Rome, Open City (1945)
Also Titled: Roma, città aperta
Directed by Roberto Rossellini
Starring: Anna Magnani, Aldo Fabrizi, Marcello Pagliero, Harry Feist
Rome is an open city, designed to be free from the horrors of World War II that surround them. Still, the Nazi occupation has brought major changes to their lives. Now people like Pina, Francesco, and Giorgio are subject to the curfews, rationing, and fear that the Germans brought with them. With the resistance to the Nazis active, the people of Rome do their best to get by. For Pina and Francesco, it’s time to focus on their wedding. For Giorgio, life is all about the Resistance movement that he’s a major part of. These are just a few of the people of Rome living with the consequences of their own actions, and the consequences of war.
Italian films of the Forties weren’t designed to make magic. This era of Italian cinema was all about the reconstruction and the challenges facing the people of Italy. Roberto Rossellini was one of the great directors who led the charge. Films like Paisan, Stromboli, and Germany, Year Zero are just a few of the works Rossellini contributed to this genre. He was joined by directors like Vittorio De Sica (The Bicycle Thief) who made movies about the way life really was, without looking for the silver lining.
This movie features a number of powerful performances from actors like Oscar winner Anna Magnani (The Rose Tattoo), Aldo Fabrizi (Too Young For Love), Oscar nominee Marcello Pagliero (Hail, Mafia), and Harry Feist (The White Devil). Together with the rest of this cast, the actors came together to bring the city streets of Rome to life on the big screen. The roles for this film are very gritty, and the people who played them brought an authenticity to them that keeps the drama going.

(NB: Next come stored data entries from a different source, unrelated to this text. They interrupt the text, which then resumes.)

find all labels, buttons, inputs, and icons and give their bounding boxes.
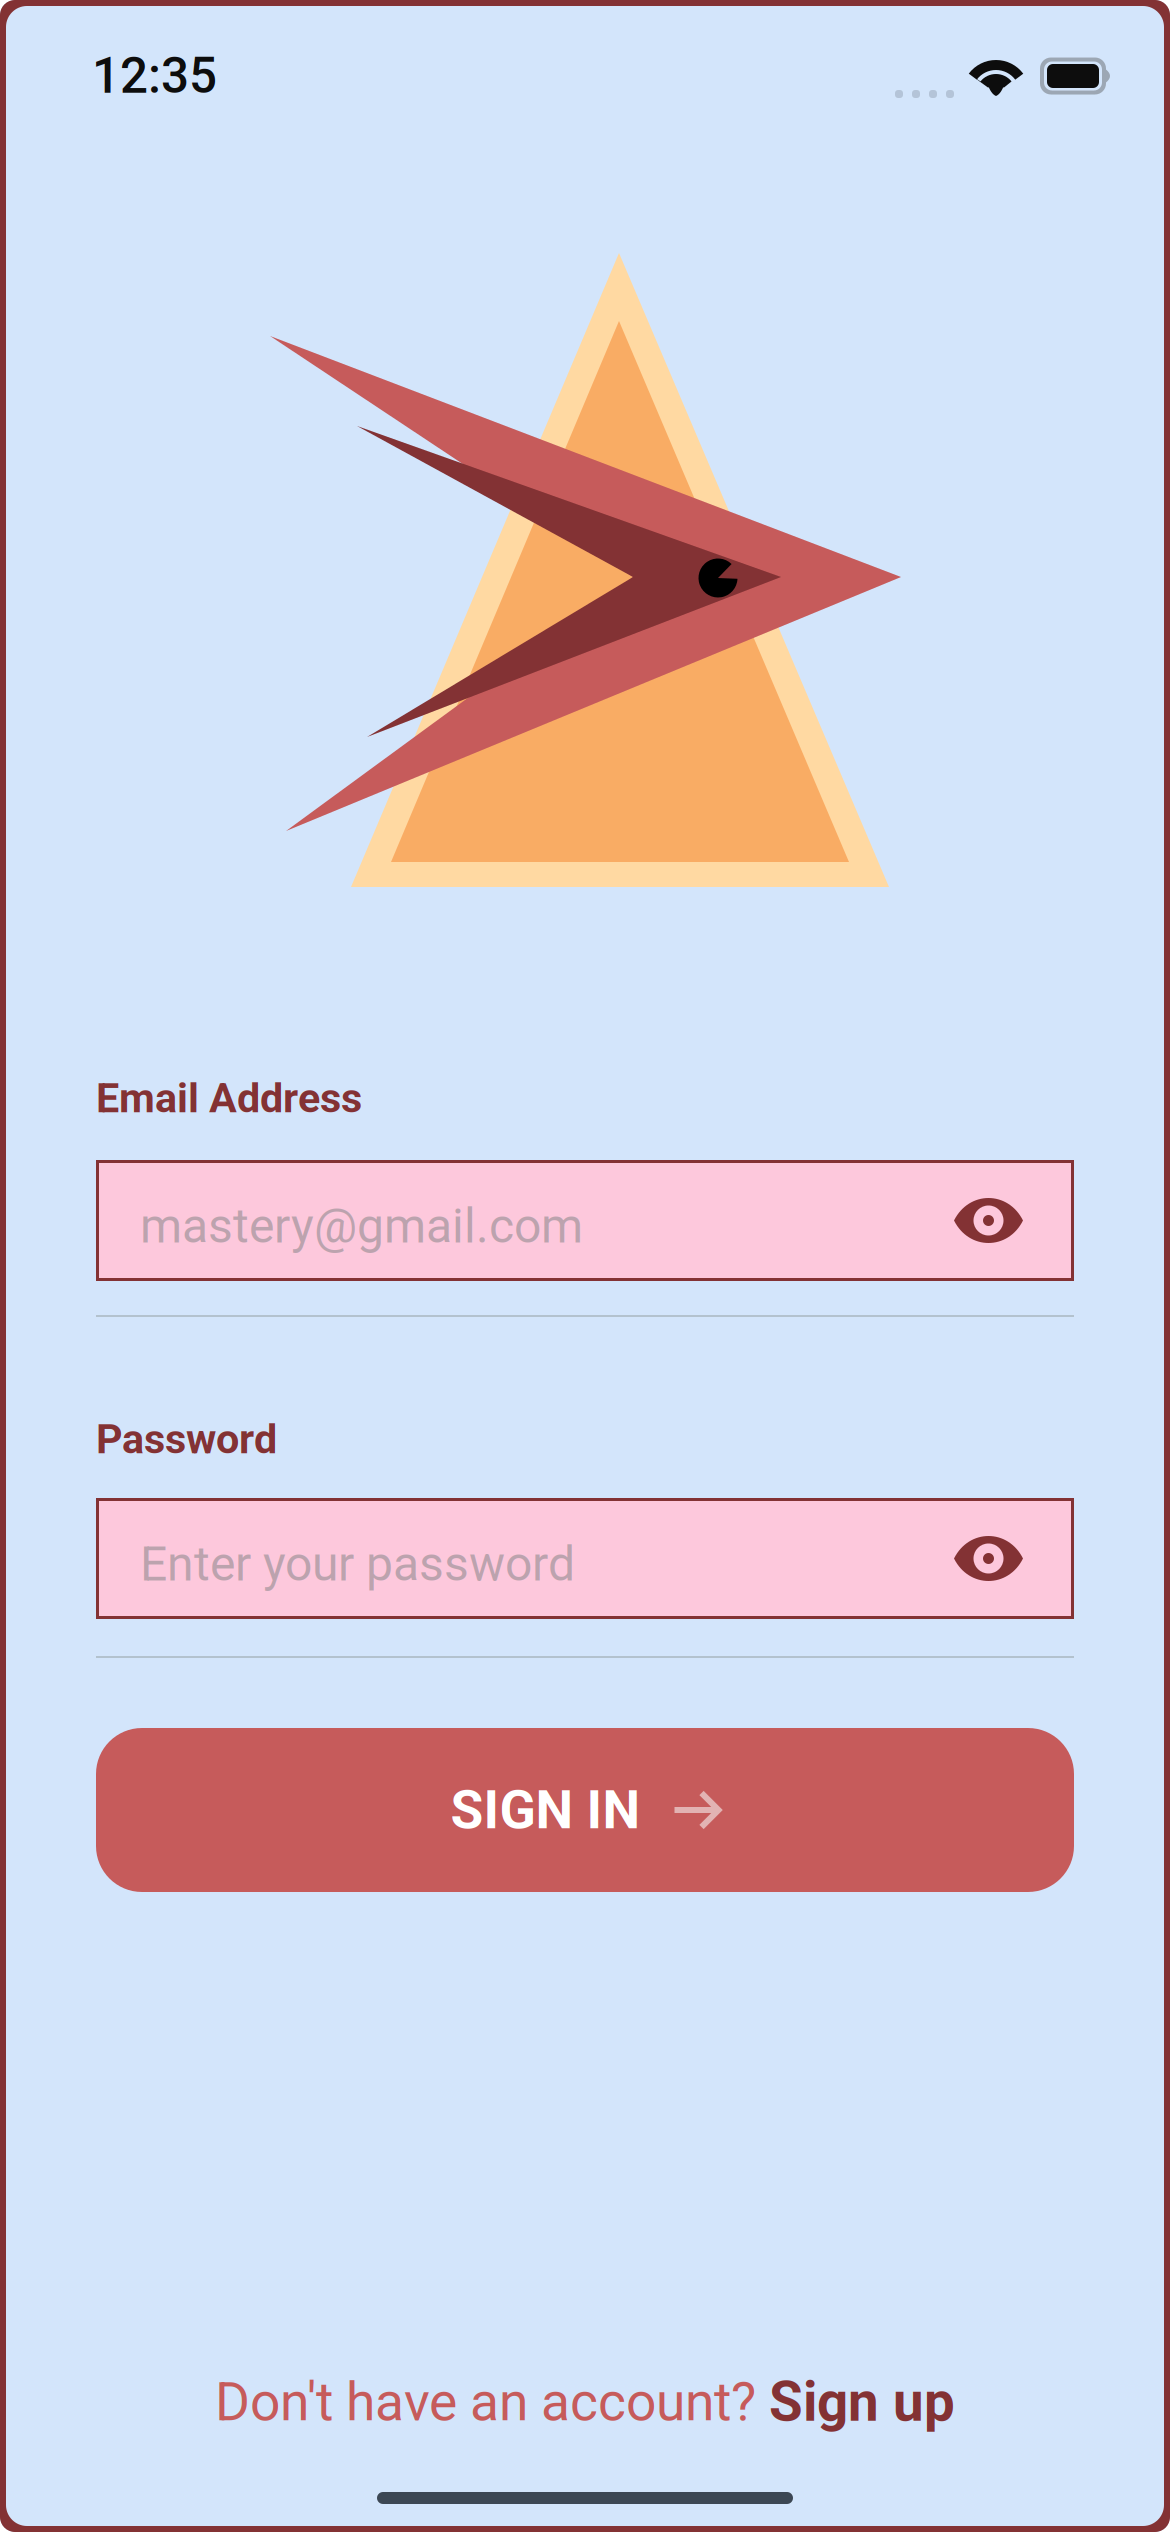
staticText: Password bbox=[96, 1415, 277, 1463]
staticText: Don't have an account? bbox=[215, 2371, 769, 2433]
staticText: SIGN IN bbox=[450, 1779, 640, 1841]
button[interactable]: Email Address bbox=[96, 1160, 1074, 1281]
button[interactable]: SIGN IN bbox=[96, 1728, 1074, 1892]
button[interactable]: Show email bbox=[954, 1198, 1071, 1242]
button[interactable]: Password bbox=[96, 1498, 1074, 1619]
staticText: 12:35 bbox=[92, 47, 217, 105]
staticText: mastery@gmail.com bbox=[140, 1198, 583, 1254]
button[interactable]: Don't have an account? bbox=[215, 2372, 955, 2432]
staticText: Enter your password bbox=[140, 1536, 575, 1592]
button[interactable]: Show password bbox=[954, 1536, 1071, 1580]
staticText: Email Address bbox=[96, 1074, 362, 1122]
staticText: Sign up bbox=[769, 2370, 955, 2434]
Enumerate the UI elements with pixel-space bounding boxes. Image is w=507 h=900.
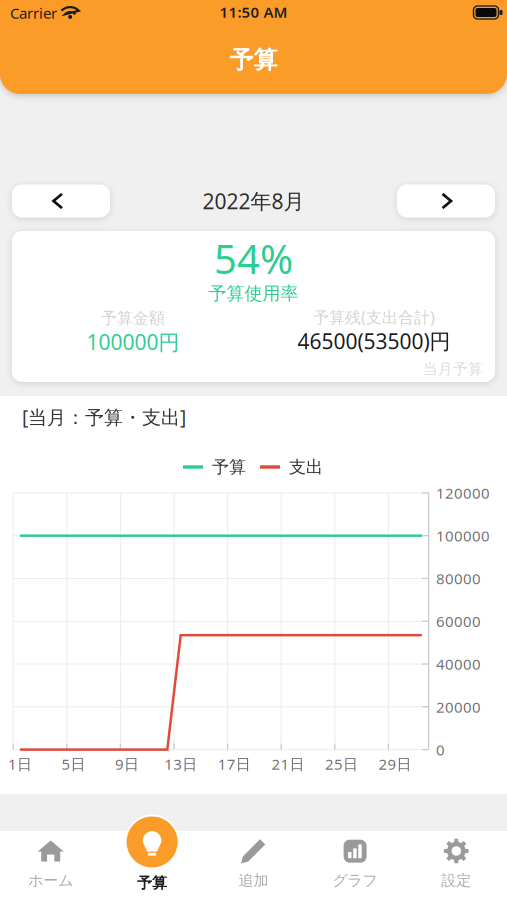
staticText: 追加 bbox=[238, 871, 268, 890]
staticText: 100000 bbox=[436, 526, 490, 546]
staticText: 予算残(支出合計) bbox=[313, 306, 435, 328]
staticText: 予算金額 bbox=[101, 308, 165, 328]
staticText: 120000 bbox=[436, 483, 490, 503]
staticText: グラフ bbox=[332, 871, 377, 890]
staticText: 54% bbox=[214, 231, 293, 286]
staticText: [当月：予算・支出] bbox=[22, 404, 186, 430]
button[interactable]: 追加 bbox=[203, 831, 304, 900]
staticText: 当月予算 bbox=[423, 360, 483, 378]
staticText: 予算 bbox=[137, 874, 167, 892]
staticText: ホーム bbox=[28, 871, 73, 890]
staticText: 80000 bbox=[436, 568, 481, 589]
staticText: 60000 bbox=[436, 611, 481, 631]
staticText: Carrier bbox=[10, 3, 57, 23]
staticText: 支出 bbox=[289, 456, 323, 478]
staticText: 9日 bbox=[115, 754, 139, 774]
staticText: 0 bbox=[436, 739, 445, 760]
staticText: 1日 bbox=[8, 754, 32, 774]
staticText: 予算使用率 bbox=[208, 282, 298, 305]
staticText: 17日 bbox=[218, 754, 251, 774]
staticText: 予算 bbox=[212, 456, 246, 478]
button[interactable]: 前の月 bbox=[12, 184, 110, 218]
staticText: 25日 bbox=[325, 754, 358, 774]
button[interactable]: 予算 bbox=[101, 831, 203, 900]
staticText: 2022年8月 bbox=[202, 187, 304, 215]
staticText: 13日 bbox=[164, 754, 197, 774]
staticText: 20000 bbox=[436, 697, 481, 717]
staticText: 11:50 AM bbox=[220, 2, 288, 22]
staticText: 46500(53500)円 bbox=[298, 327, 450, 355]
staticText: 40000 bbox=[436, 654, 481, 674]
staticText: 予算 bbox=[230, 45, 278, 75]
staticText: 100000円 bbox=[86, 328, 180, 356]
staticText: 21日 bbox=[271, 754, 304, 774]
button[interactable]: 次の月 bbox=[397, 184, 495, 218]
button[interactable]: 設定 bbox=[406, 831, 507, 900]
staticText: 29日 bbox=[379, 754, 412, 774]
staticText: 設定 bbox=[441, 871, 471, 890]
button[interactable]: グラフ bbox=[304, 831, 406, 900]
button[interactable]: ホーム bbox=[0, 831, 101, 900]
staticText: 5日 bbox=[62, 754, 86, 774]
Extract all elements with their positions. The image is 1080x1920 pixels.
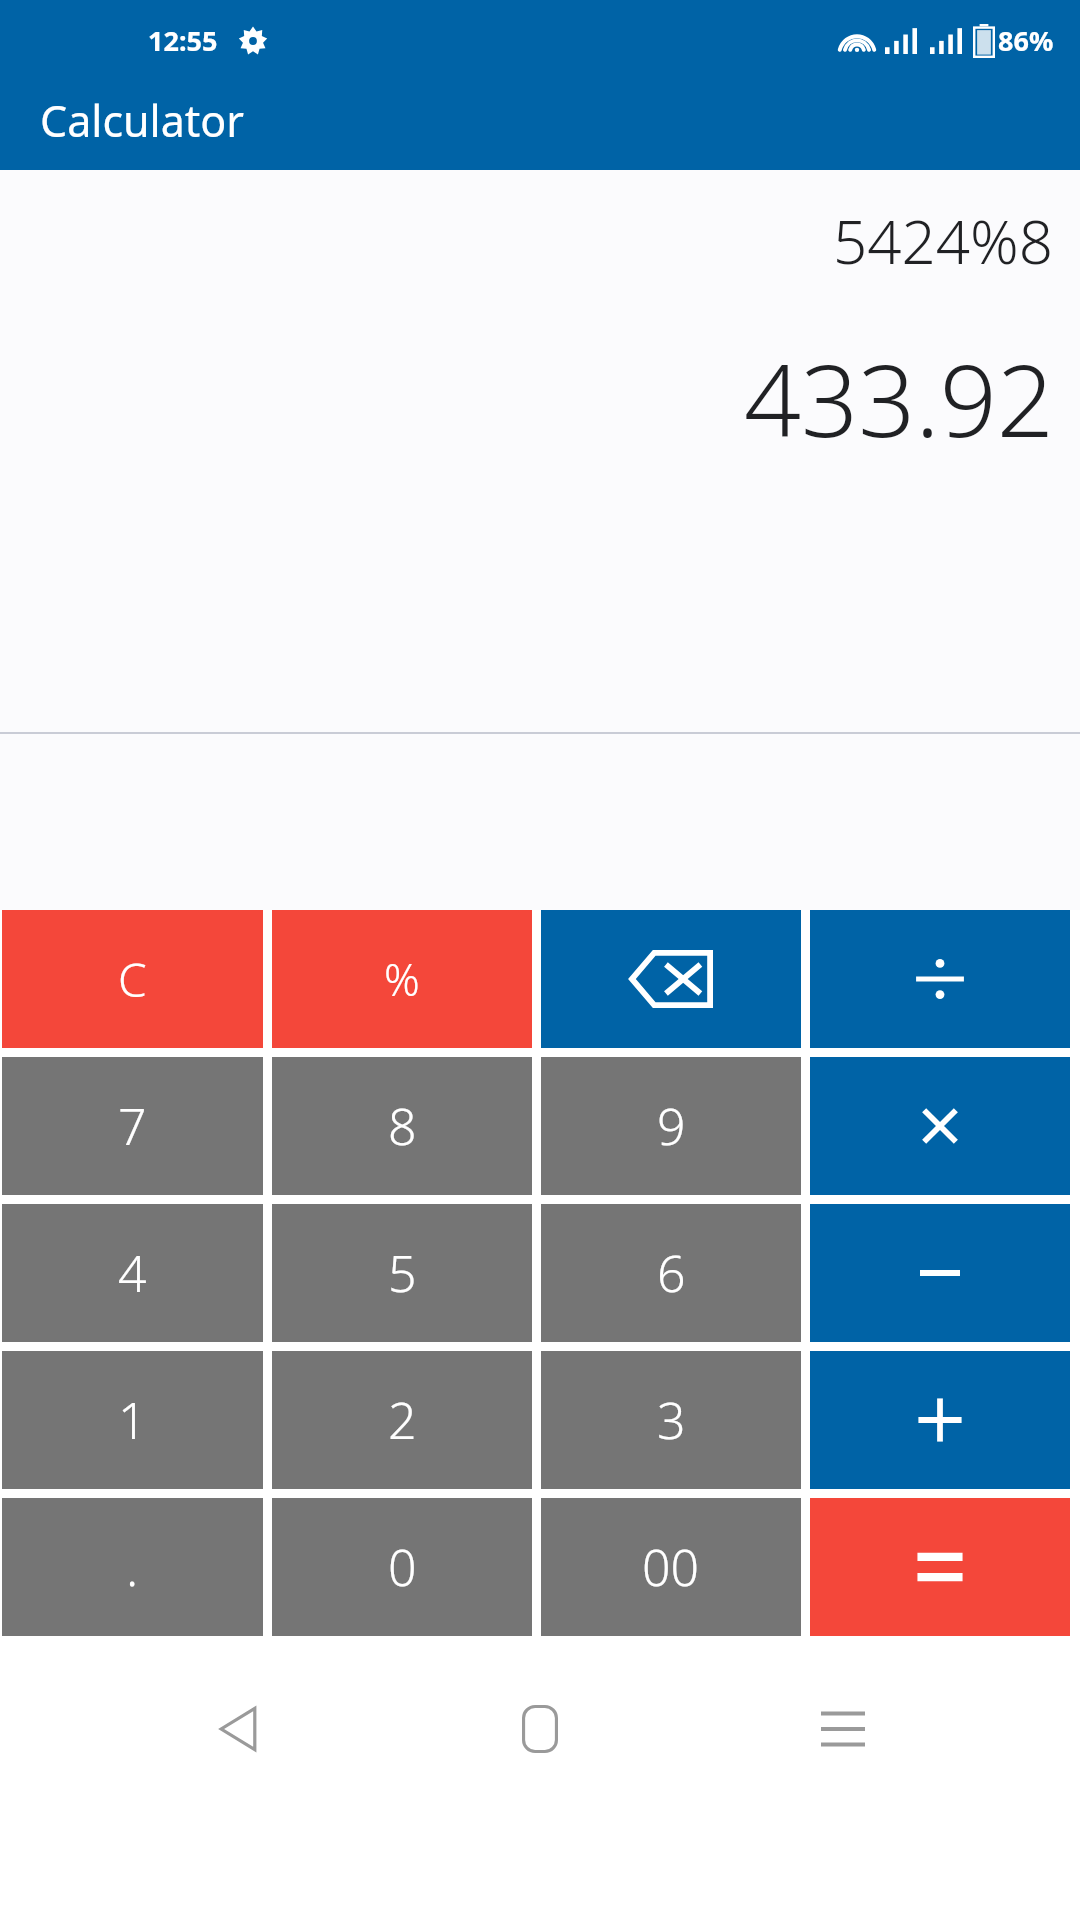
staticText: 12:55 bbox=[148, 22, 218, 59]
staticText: 433.92 bbox=[744, 330, 1054, 466]
button[interactable]: Home bbox=[475, 1684, 605, 1774]
staticText: 5424%8 bbox=[833, 200, 1054, 282]
staticText: 1 bbox=[118, 1386, 147, 1454]
button[interactable]: Equals bbox=[810, 1498, 1070, 1636]
button[interactable]: 1 bbox=[2, 1351, 263, 1489]
staticText: 86% bbox=[998, 22, 1054, 59]
button[interactable]: 0 bbox=[272, 1498, 532, 1636]
staticText: . bbox=[126, 1533, 139, 1601]
staticText: 00 bbox=[642, 1533, 700, 1601]
button[interactable]: 00 bbox=[541, 1498, 801, 1636]
button[interactable]: Backspace bbox=[541, 910, 801, 1048]
staticText: Calculator bbox=[40, 91, 245, 150]
staticText: 7 bbox=[118, 1092, 147, 1160]
button[interactable]: 3 bbox=[541, 1351, 801, 1489]
staticText: 6 bbox=[657, 1239, 686, 1307]
button[interactable]: Back bbox=[173, 1684, 303, 1774]
button[interactable]: Recent apps bbox=[778, 1684, 908, 1774]
staticText: 3 bbox=[657, 1386, 686, 1454]
button[interactable]: 5 bbox=[272, 1204, 532, 1342]
button[interactable]: Divide bbox=[810, 910, 1070, 1048]
button[interactable]: Multiply bbox=[810, 1057, 1070, 1195]
button[interactable]: 6 bbox=[541, 1204, 801, 1342]
button[interactable]: 9 bbox=[541, 1057, 801, 1195]
button[interactable]: 4 bbox=[2, 1204, 263, 1342]
staticText: C bbox=[118, 948, 147, 1011]
staticText: 4 bbox=[118, 1239, 147, 1307]
button[interactable]: 8 bbox=[272, 1057, 532, 1195]
button[interactable]: Plus bbox=[810, 1351, 1070, 1489]
staticText: 2 bbox=[388, 1386, 417, 1454]
staticText: 8 bbox=[388, 1092, 417, 1160]
button[interactable]: 2 bbox=[272, 1351, 532, 1489]
button[interactable]: Minus bbox=[810, 1204, 1070, 1342]
button[interactable]: 7 bbox=[2, 1057, 263, 1195]
staticText: 5 bbox=[388, 1239, 417, 1307]
staticText: 9 bbox=[657, 1092, 686, 1160]
button[interactable]: C bbox=[2, 910, 263, 1048]
button[interactable]: . bbox=[2, 1498, 263, 1636]
staticText: 0 bbox=[388, 1533, 417, 1601]
staticText: % bbox=[384, 949, 420, 1009]
button[interactable]: % bbox=[272, 910, 532, 1048]
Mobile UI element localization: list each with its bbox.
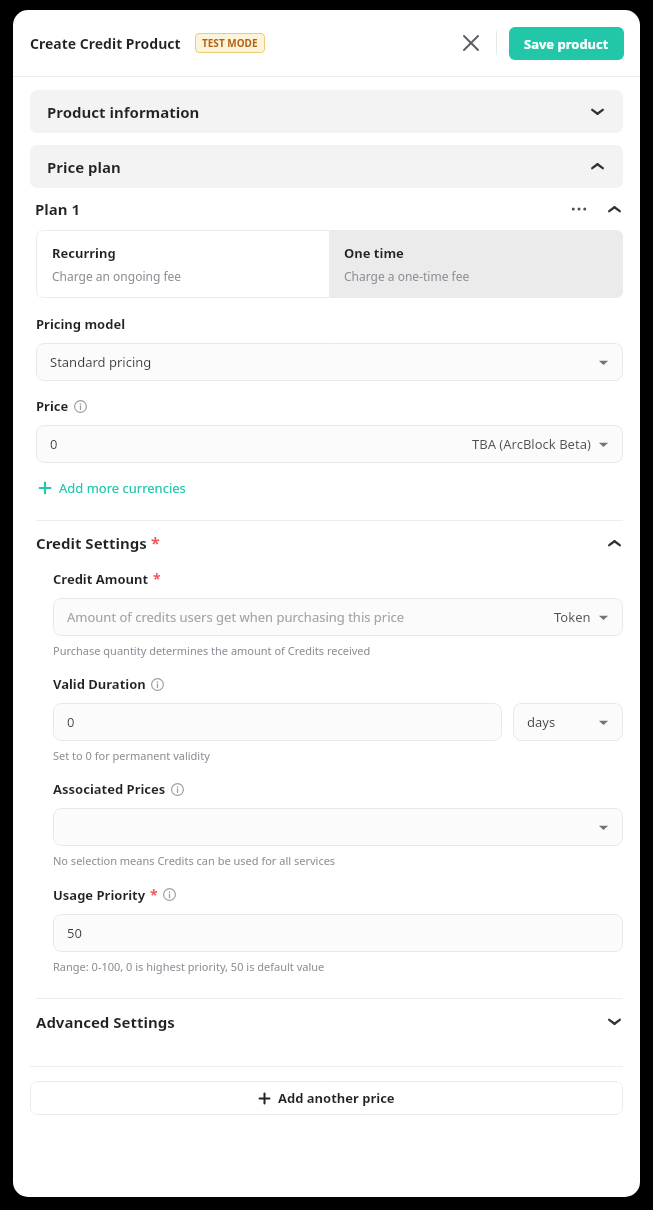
staticText: Recurring	[52, 244, 116, 262]
staticText: Credit Amount	[53, 570, 149, 588]
staticText: Charge a one-time fee	[344, 268, 470, 284]
staticText: 0	[67, 713, 75, 731]
button[interactable]: Price plan	[30, 145, 623, 188]
button[interactable]: Product information	[30, 90, 623, 133]
staticText: Product information	[47, 102, 200, 122]
staticText: Price	[36, 397, 69, 415]
button[interactable]: Close	[454, 26, 488, 60]
button[interactable]: More options	[566, 196, 592, 222]
button[interactable]: Credit Settings	[36, 521, 623, 565]
staticText: Range: 0-100, 0 is highest priority, 50 …	[53, 959, 325, 974]
button[interactable]: Save product	[509, 27, 624, 60]
staticText: Credit Settings	[36, 533, 147, 553]
staticText: Advanced Settings	[36, 1012, 175, 1032]
staticText: Plan 1	[35, 199, 81, 219]
staticText: Valid Duration	[53, 675, 146, 693]
staticText: *	[150, 885, 158, 904]
staticText: 50	[67, 924, 82, 942]
button[interactable]: Standard pricing	[36, 343, 623, 381]
staticText: One time	[344, 244, 404, 262]
button[interactable]: One time	[329, 230, 623, 298]
staticText: Associated Prices	[53, 780, 166, 798]
button[interactable]: Add more currencies	[36, 475, 188, 501]
button[interactable]: Add another price	[30, 1081, 623, 1115]
staticText: Pricing model	[36, 315, 126, 333]
button[interactable]	[53, 808, 623, 846]
staticText: *	[151, 532, 160, 554]
button[interactable]: Plan 1	[35, 188, 623, 230]
button[interactable]: TEST MODE	[195, 33, 265, 53]
button[interactable]: 0	[36, 425, 623, 463]
button[interactable]: Amount of credits users get when purchas…	[53, 598, 623, 636]
staticText: Charge an ongoing fee	[52, 268, 182, 284]
staticText: Create Credit Product	[30, 34, 181, 53]
staticText: *	[153, 569, 161, 588]
staticText: Price plan	[47, 157, 121, 177]
staticText: Add another price	[278, 1089, 395, 1107]
staticText: Amount of credits users get when purchas…	[67, 608, 405, 626]
staticText: days	[527, 713, 556, 731]
staticText: Purchase quantity determines the amount …	[53, 643, 371, 658]
staticText: 0	[50, 435, 58, 453]
staticText: Save product	[524, 35, 609, 53]
staticText: Usage Priority	[53, 886, 146, 904]
button[interactable]: Advanced Settings	[36, 999, 623, 1044]
button[interactable]: days	[513, 703, 623, 741]
staticText: Standard pricing	[50, 353, 152, 371]
staticText: Add more currencies	[59, 479, 186, 497]
staticText: Set to 0 for permanent validity	[53, 748, 210, 763]
button[interactable]: Recurring	[36, 230, 329, 298]
staticText: TBA (ArcBlock Beta)	[472, 435, 591, 453]
button[interactable]: 0	[53, 703, 502, 741]
staticText: TEST MODE	[202, 36, 258, 50]
button[interactable]: 50	[53, 914, 623, 952]
staticText: Token	[554, 608, 591, 626]
staticText: No selection means Credits can be used f…	[53, 853, 336, 868]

It’s important to remember that this era of film making happened right on the tail of World War II. These weren’t sets being used to show the destruction of homes and businesses. These were the real streets of Rome, yet to be repaired from the damages of war. Rossellini took advantage of these locations to show the reality of the lives of Italians. Throughout the film he even had to scavenge for film to continue shooting.
The underlying sadness and destruction of this film is found in the scenery, the characters themselves, and even the camera work. This is partially due to the script, which calls for some moments that seem to drag on a bit more than necessary. Unfortunately this creates some very slow moments that really hurt the pace. For viewers at the time, this might have worked better. Especially for people who could relate to the aftereffects of a terrible war.
This is a dark and slightly depressing film that shows a unique genre in films. Despite this darkness, the film is incredibly interesting and very watchable. If you’re a fan of true drama and incredible camera work; this is one for you. I would also recommend this one to fans of war movies or foreign films. I give this one 4.5 out of 5 stars.